Когда наконец все выговорились и надо было решать, как же все-таки быть, Веритеев сдержанно, чтобы не вызвать нового взрыва «бузы», спросил:
— Мне говорили, что в позапрошлом году от завода ездил отряд в Бузулук за хлебом?
— Ездил, а как же.
— И что?
— Привезли…
— Самую малость… слезы!
— Слыхал, что и в прошлом году на целых четыре месяца ездили тоже?
— Ага. Теперь уж в Сибирь.
— А там что?
— Привезли хорошо.
— Я два чувала крупчатки привез! — весело похвастался Матвей Вавилов.
— Не только себе, и Москве помогли, — поправил его пожилой рабочий.
— Об чем же тогда разговор? — настаивал Веритеев. — Если поехать большим эшелоном… может, в тысячу человек, тогда и прошлый год не войдет ни в какое сравнение!
— Не будет нам в Сибири добра! — выкрикнул побелевший от злости Шукаев. — С чем поедем, с тем вернемся: весь хлеб Москва себе заберет!
— Ага! Слыхали мы обещанья, — поддержали его в толпе. — Одно сказать, а другое сделать…
— В ваших руках и сказать, и сделать! — не дал возникнуть новой «бузе» Веритеев. — Мандаты дадут, расчеты точные будут. Что обещают, все будет сделано! А кто высказывает недоверие партии и рабоче-крестьянской власти, тот льет воду на мельницу контре! — снова не удержался он от гневного слова.
— Когда это большевики вас обманывали? — обратился он прямо к Шукаеву. — Может, в семнадцатом? Может, когда потом? Сколько раз товарищ Ленин напрямки говорил нам о трудностях, о задачах, об том, что и как надо лучше делать, и сколько раз притом обманул? Ни разу этого не было, зря не ври!
— Не слушай ты их, Веритеич! Болтают незнамо что!
— Ничуть не болтают, а верно предупреждают, — поддержал Шукаева Драченов. — Уговорщиков нынче много, — добавил он со значением.

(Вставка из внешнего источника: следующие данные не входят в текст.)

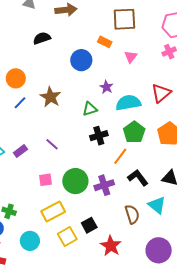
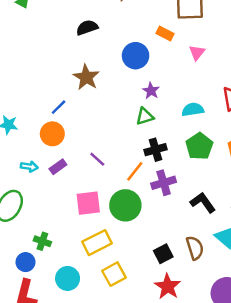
orange circle: (16, 78) -> (52, 134), moved
purple star: (106, 87) -> (151, 91), moved
brown star: (51, 97) -> (86, 77), moved
cyan semicircle: (128, 103) -> (193, 110), size x0.7
orange line: (120, 156) -> (135, 171), moved
pink square: (45, 180) -> (88, 203), size x1.5
purple cross: (104, 185) -> (164, 183), moved
black square: (89, 225) -> (163, 254), moved

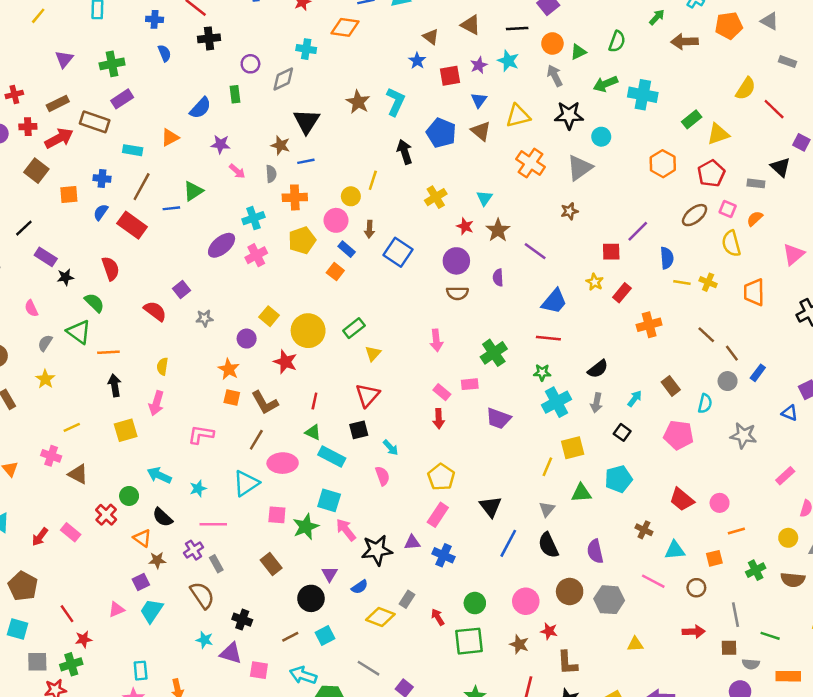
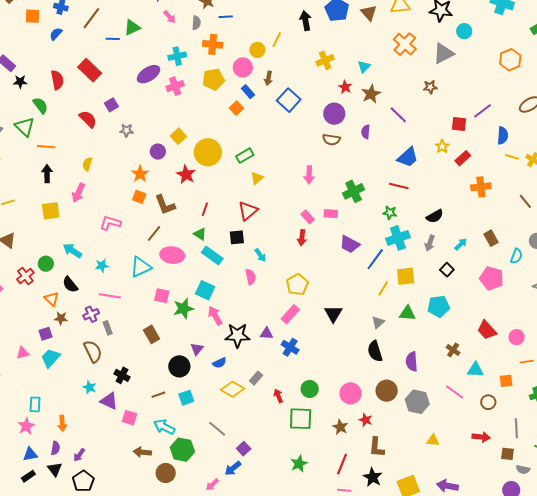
red rectangle: (132, 225) -> (90, 70), moved
blue line: (508, 543) -> (375, 259), moved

— А ты есть первый из них, — оборвал его Веритеев. — Не уговорщик, а отговорщик от важного для всех дела. Но настоящий рабочий, он понимает свой классовый долг и не пойдет за таким, как ты!
— Правильно!
— Хватит!
— Какое твое предложение, Веритеев?
— Давай!
— Я предлагаю осудить проступок Драченова насчет отказа от поездки. Это раз. Переизбрать Драченова в завкоме, как не оправдавшего доверие. Это два. Направить в ВСНХ согласие о поездке в Сибирь. Это три…
— А как насчет делегации?
— Какой делегации?
— В Москву, насчет нашего положения.
— Чьи мы теперь?
— Будет ли улучшение? Жрать стало нечего!
— К Ленину надо!..
И как ни отговаривал Веритеев, как ни доказывал, что такое положение теперь везде, что хлеба взять неоткуда, одна надежда — Сибирь, большинством голосов постановили: послать делегацию в Кремль. И после еще одного выступления Веритеева, который настойчиво убеждал, что если уж посылать, то наиболее заслуженных, стойких людей, — под выкрики: «Как без Драченова? Чай, пока он завком…», «Без Сухорукого тоже: он мужик смелый, все поставит там на попа!», «Такой поставит, оглоблю вместо свечи!», «Давай голосуй!» — делегатами выбрали трех членов партийной ячейки: Платона Головина, литейщика по цветному литью Ивана Амелина, слесаря инструментального цеха Сергея Малкина, а также Драченова с Сухоруким.